The process of steel production – from extracting iron ore to actually smelting the steel – accounts for more than 3% of carbon dioxide emissions globally according to some experts’ estimations. For every tonne of steel produced, almost two tonnes of carbon dioxide are released. When we are reporting on global steel production in the billions of tonnes, that is a significant amount of greenhouse gasses coming from one global industry.
Surprisingly, the new method of steel production developed by Antoine Allanore, Lana Yin and Donald Sadoway at MIT was born out of research into the possibility of lunar bases. The team of chemists were tasked by NASA to develop a way to produce oxygen inexpensively on the Moon as part of the research into establishing a permanent lunar base.
The surface of the Moon is covered in iron oxide-rich dust, and a part of the scientists’ research was a process called molten oxide electrolysis. This process electrolyses molten iron ore into its component elements, making it possible to extract oxygen from the Moon dust. Steel is then produced as a byproduct.
The real breakthrough is that the team have found a way to make this process economical on Earth, using an alloy of chromium and iron as an anode instead of extremely expensive iridium. This alloy oxidises when exposed to air, protecting it from breaking down through corrosion and allowing a current to pass through it for electrolysis to occur.

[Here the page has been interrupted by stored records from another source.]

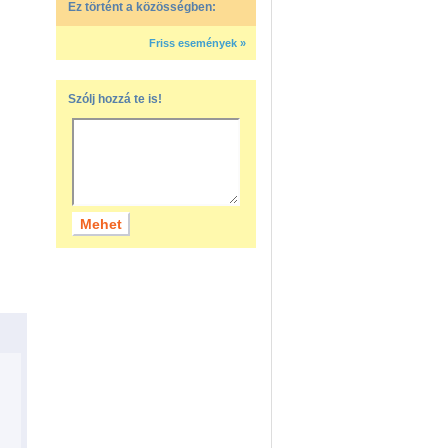
Ez történt a közösségben:
Friss események »
Szólj hozzá te is!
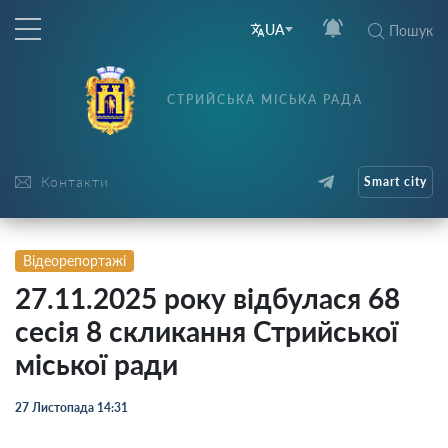
UA
Пошук
СТРИЙСЬКА МІСЬКА РАДА
Контакти
Smart city
Відеорепортажі
27.11.2025 року відбулася 68
сесія 8 скликання Стрийської
міської ради
27 Листопада 14:31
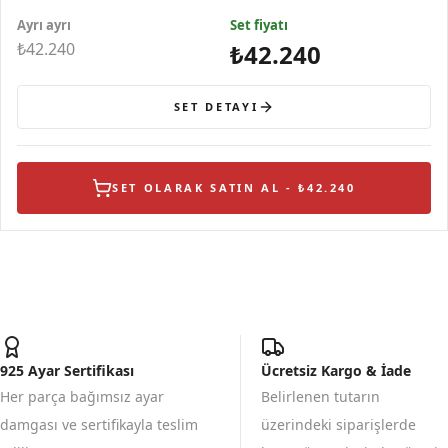
Kolye
Gümüş Küpe
Gümüş Yüzük
Ayrı ayrı
Set fiyatı
₺42.240
₺42.240
SET DETAYI
SET OLARAK SATIN AL - ₺42.240
925 Ayar Sertifikası
Ücretsiz Kargo & İade
Her parça bağımsız ayar
Belirlenen tutarın
damgası ve sertifikayla teslim
üzerindeki siparişlerde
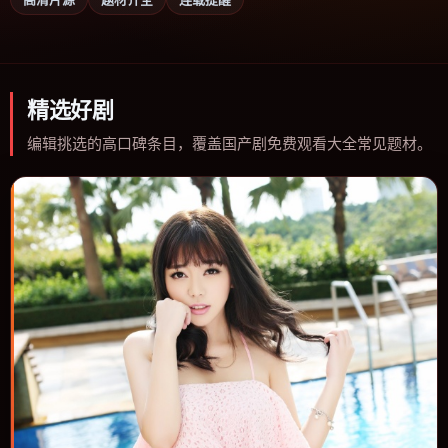
精选好剧
编辑挑选的高口碑条目，覆盖国产剧免费观看大全常见题材。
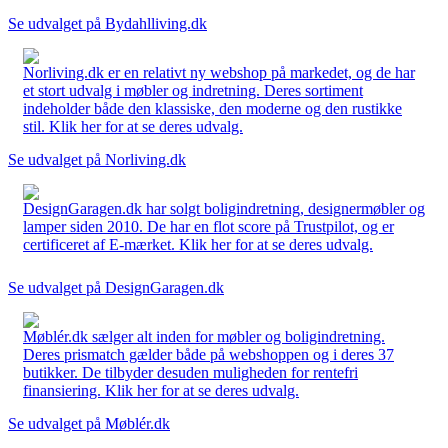
Se udvalget på Bydahlliving.dk
Norliving.dk er en relativt ny webshop på markedet, og de har
et stort udvalg i møbler og indretning. Deres sortiment
indeholder både den klassiske, den moderne og den rustikke
stil. Klik her for at se deres udvalg.
Se udvalget på Norliving.dk
DesignGaragen.dk har solgt boligindretning, designermøbler og
lamper siden 2010. De har en flot score på Trustpilot, og er
certificeret af E-mærket. Klik her for at se deres udvalg.
Se udvalget på DesignGaragen.dk
Møblér.dk sælger alt inden for møbler og boligindretning.
Deres prismatch gælder både på webshoppen og i deres 37
butikker. De tilbyder desuden muligheden for rentefri
finansiering. Klik her for at se deres udvalg.
Se udvalget på Møblér.dk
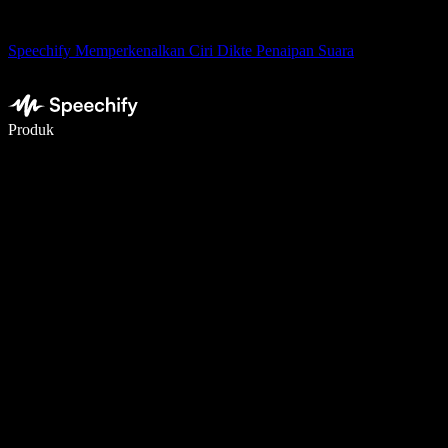
Speechify Memperkenalkan Ciri Dikte Penaipan Suara
Tulis 5× lebih pantas dengan menaip menggunakan suara
Produk
Ketahui Lebih Lanjut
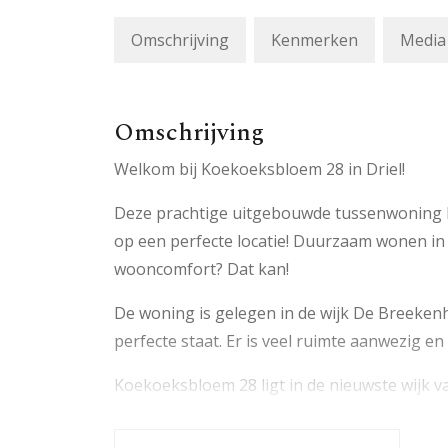
Omschrijving
Kenmerken
Media
Omschrijving
Welkom bij Koekoeksbloem 28 in Driel!
Deze prachtige uitgebouwde tussenwoning he
op een perfecte locatie! Duurzaam wonen in
wooncomfort? Dat kan!
De woning is gelegen in de wijk De Breekenh
perfecte staat. Er is veel ruimte aanwezig e
Koekoeksbloem 28 ligt in de nieuwste wijk v
door ruim opgezette straten omringd door v
snelwegen A50, A15, A325 en A12 richting alle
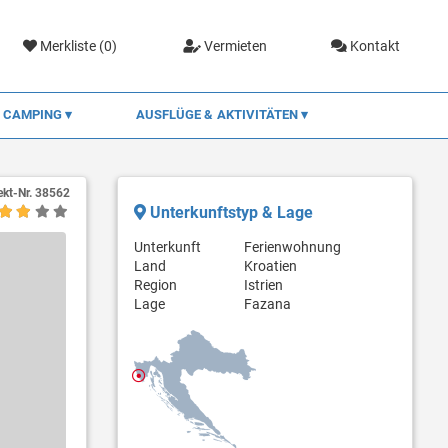
Merkliste (
0
)
Vermieten
Kontakt
CAMPING
AUSFLÜGE & AKTIVITÄTEN
ekt-Nr.
38562
Unterkunftstyp & Lage
Unterkunft
Ferienwohnung
Land
Kroatien
Region
Istrien
Lage
Fazana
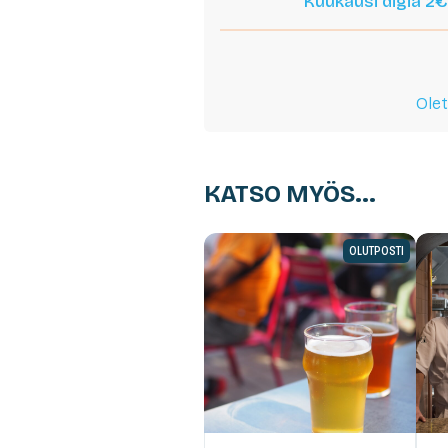
Kuukausi digiä 2€
Olet
KATSO MYÖS...
OLUTPOSTI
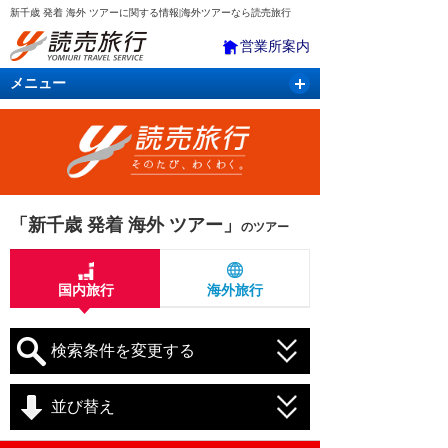
新千歳 発着 海外 ツアーに関する情報|海外ツアーなら読売旅行
営業所案内
メニュー
国内旅行
バスツアー
海外旅行
クルーズ
航空・ＪＲ＋宿泊
航空券＆ホテル
「新千歳 発着 海外 ツアー」
のツアー
国内旅行
海外旅行
検索条件を変更する
並び替え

Whilst this new process is exciting news for the steel industry, the economic advantages have yet to be explored on the scale at which a factory produces steel to be considered profitable. Currently it is claimed that the process would make economic sense when producing hundreds of thousands of tonnes of steel per year, but they have yet to present evidence to back up this claim.
We will be watching for more news on these developments as they are published.